B. Speech ability is limited to the use of a single intelligible word in an average day or during an intensive interview (the person may repeat the word over and over).
C. Ambulatory ability is lost (cannot walk without personal assistance).
D. Cannot sit up without assistance.
E. Loss of ability to smile.
F. Loss of ability to hold head up independently.
The presence of another disease may also affect their functioning such as COPD, cancer, and the like as well as other secondary conditions. All these factors are taken together, with family input, to decide whether a person’s physician should certify them for hospice.
Hospice is often provided in one’s home or can be at their assisted living facility, a hospital, nursing home or an inpatient hospice center.
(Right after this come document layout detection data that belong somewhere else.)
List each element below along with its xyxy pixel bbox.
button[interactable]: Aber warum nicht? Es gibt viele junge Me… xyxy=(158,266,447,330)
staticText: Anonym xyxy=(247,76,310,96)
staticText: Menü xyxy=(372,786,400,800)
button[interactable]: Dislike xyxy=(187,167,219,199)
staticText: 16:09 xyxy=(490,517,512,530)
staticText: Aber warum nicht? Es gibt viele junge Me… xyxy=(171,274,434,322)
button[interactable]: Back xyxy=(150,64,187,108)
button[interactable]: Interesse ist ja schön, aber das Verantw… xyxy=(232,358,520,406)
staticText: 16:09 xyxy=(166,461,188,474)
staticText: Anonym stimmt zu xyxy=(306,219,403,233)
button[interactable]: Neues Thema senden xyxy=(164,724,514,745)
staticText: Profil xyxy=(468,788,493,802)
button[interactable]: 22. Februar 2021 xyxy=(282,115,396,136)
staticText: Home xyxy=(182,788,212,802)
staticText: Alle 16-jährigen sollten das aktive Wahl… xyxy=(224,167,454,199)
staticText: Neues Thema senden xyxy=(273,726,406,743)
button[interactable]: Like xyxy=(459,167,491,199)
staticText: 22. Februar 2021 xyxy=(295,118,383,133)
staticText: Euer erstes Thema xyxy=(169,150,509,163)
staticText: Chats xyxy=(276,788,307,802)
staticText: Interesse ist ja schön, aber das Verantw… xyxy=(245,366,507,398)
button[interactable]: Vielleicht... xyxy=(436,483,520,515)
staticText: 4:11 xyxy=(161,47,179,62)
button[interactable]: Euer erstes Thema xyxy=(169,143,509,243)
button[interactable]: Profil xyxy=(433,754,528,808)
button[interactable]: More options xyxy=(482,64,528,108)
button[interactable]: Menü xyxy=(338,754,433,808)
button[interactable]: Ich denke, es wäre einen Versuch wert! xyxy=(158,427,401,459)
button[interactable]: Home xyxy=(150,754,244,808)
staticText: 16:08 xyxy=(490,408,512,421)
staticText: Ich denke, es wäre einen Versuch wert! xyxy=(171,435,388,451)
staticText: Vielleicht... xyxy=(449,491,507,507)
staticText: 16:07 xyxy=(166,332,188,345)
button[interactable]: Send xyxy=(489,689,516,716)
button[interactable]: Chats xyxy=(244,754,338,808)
Making the decision to put your loved one with dementia on hospice is an extraordinarily difficult one. For me, I would regularly read about the stages of dementia and when it came to reading about the end stages, I would quickly start reading and quickly move to something else because it was so painful to think of my mom being in that condition. I do believe that the personnel at her assisted living facility danced around a bit regarding her worsening condition, which in hindsight, they must have known through their experience was a sign that the end was near for her. Many statistics note that people put off the hospice decision to much later then they should, and I think in our case the sure signs were there perhaps two to three weeks earlier. At that time, I had an “inkling” that things were getting much worse. Yet, I fought them a bit on their decision to put her in a wheelchair, especially after she stood up and walked for us a bit when we visited. Soon thereafter, a special lift to get her in and out of bed needed to be ordered for her. Then, they put her on soft foods, saying they were worried about her choking. It was not until she refused to eat that they called me in to have “the talk.”
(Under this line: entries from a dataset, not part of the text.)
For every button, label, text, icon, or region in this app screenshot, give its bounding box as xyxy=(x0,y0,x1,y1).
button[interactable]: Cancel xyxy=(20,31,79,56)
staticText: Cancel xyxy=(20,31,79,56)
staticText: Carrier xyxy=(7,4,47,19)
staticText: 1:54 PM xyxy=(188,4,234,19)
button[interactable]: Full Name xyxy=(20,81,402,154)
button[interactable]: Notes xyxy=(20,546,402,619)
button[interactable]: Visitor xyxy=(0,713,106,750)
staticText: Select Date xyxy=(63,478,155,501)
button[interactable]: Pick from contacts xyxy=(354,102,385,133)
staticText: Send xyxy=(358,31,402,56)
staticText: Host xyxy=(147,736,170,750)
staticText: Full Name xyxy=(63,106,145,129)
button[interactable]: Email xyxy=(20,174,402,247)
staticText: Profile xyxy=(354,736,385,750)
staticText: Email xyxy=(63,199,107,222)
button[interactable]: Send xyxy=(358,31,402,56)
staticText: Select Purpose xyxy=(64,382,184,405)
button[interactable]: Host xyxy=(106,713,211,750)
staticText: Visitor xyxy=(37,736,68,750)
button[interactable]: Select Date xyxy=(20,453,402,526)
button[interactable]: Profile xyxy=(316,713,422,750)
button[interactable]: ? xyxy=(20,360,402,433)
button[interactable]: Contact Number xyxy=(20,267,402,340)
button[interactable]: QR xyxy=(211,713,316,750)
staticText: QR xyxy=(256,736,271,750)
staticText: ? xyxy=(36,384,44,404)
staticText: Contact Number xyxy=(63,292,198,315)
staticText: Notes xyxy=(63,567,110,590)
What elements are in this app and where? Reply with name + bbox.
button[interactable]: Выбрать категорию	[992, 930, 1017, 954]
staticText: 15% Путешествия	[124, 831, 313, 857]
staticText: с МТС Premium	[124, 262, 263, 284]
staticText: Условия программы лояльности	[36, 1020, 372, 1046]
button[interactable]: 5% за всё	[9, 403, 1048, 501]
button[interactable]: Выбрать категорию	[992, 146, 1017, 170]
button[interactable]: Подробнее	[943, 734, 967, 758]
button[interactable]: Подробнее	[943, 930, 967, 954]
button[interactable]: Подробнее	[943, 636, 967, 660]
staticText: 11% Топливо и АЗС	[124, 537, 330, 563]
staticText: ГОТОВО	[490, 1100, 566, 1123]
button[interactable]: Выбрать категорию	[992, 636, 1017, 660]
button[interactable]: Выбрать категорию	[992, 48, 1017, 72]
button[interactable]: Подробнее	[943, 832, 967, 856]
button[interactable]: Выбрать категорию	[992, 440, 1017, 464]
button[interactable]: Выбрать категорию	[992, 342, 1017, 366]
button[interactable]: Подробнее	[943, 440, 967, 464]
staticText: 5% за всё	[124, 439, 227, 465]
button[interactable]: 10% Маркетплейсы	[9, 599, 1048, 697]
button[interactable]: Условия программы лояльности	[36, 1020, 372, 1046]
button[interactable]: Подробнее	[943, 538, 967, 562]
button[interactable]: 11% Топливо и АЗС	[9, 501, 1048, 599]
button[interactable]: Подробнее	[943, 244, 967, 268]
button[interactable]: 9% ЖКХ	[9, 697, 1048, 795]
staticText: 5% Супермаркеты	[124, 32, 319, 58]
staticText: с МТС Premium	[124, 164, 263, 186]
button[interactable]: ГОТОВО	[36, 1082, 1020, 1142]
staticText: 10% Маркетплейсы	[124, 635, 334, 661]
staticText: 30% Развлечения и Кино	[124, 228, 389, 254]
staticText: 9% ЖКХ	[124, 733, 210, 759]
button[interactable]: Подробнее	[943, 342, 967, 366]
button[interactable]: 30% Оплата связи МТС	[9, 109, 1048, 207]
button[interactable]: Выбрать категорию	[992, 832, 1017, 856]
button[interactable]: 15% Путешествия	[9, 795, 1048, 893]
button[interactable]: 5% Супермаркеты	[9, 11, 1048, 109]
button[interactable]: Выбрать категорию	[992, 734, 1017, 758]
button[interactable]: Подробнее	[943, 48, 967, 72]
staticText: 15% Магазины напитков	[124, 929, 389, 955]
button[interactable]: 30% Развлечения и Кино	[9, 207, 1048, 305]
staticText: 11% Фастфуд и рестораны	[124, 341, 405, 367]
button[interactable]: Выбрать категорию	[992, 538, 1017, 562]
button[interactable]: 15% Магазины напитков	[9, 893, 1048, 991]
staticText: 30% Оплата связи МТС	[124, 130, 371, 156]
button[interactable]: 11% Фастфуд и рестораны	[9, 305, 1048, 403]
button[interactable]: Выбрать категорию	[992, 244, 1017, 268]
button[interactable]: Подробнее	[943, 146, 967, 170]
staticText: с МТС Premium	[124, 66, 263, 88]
That is not to say that when I did speak with their entire team, as well as individually with some of the professionals, that they were not 100% professional, compassionate, and very willing to answer all my questions and not impose their personal views.
I have generally always been of the philosophy that you do all medical things necessary to prolong life, yet over the years I have had situations, such as with elderly dogs, where I realized that you must weigh the pros and cons of medical procedures. Above all, you must take yourself out of the equation and solely think what is best for that person. I was placed in the unenviable decision of deciding whether my mom should have a feeding tube put in place or whether to place her on hospice care as she had simply stopped eating.
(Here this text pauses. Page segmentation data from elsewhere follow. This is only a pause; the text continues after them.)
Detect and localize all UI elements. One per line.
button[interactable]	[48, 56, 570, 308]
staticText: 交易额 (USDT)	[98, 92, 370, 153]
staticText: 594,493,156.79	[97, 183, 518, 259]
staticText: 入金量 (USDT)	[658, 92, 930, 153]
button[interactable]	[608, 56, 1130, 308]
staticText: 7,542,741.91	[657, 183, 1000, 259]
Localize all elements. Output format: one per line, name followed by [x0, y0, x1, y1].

I read numerous articles and spoke to all sorts of medical professionals. What I like to do is read everything from articles on WedMD to articles and studies in published medical journals. In the end, I decided that for her, the feeding tube was not the best choice. My sisters fully supported my decision as did my daughters. Her doctor suggested we wait until he saw her. The next day, my mother’s doctor went to visit her and said she had pneumonia and that she needed to go immediately into the hospital to address it. She stayed there a bit and when she finally went back to the assisted living facility and was put on hospice, she died six days later.
The actual aide that was provided by hospice was incredibly wonderful. She was just so tender, patient, and compassionate when bathing her and dressing her. The nurse they assigned, who we did not particularly like or find to be warm, was nonetheless very competent. The people from hospice also made all sorts of calls to me asking if I needed any support, including a chaplain. All were very nice. The service that was used, which I believe was affiliated with the hospital, also offered all sorts of services after she passed away, none that I participated in.
Hospice is a decision that every family needs to make for itself according to their beliefs, only you know in your heart what is right for your loved one.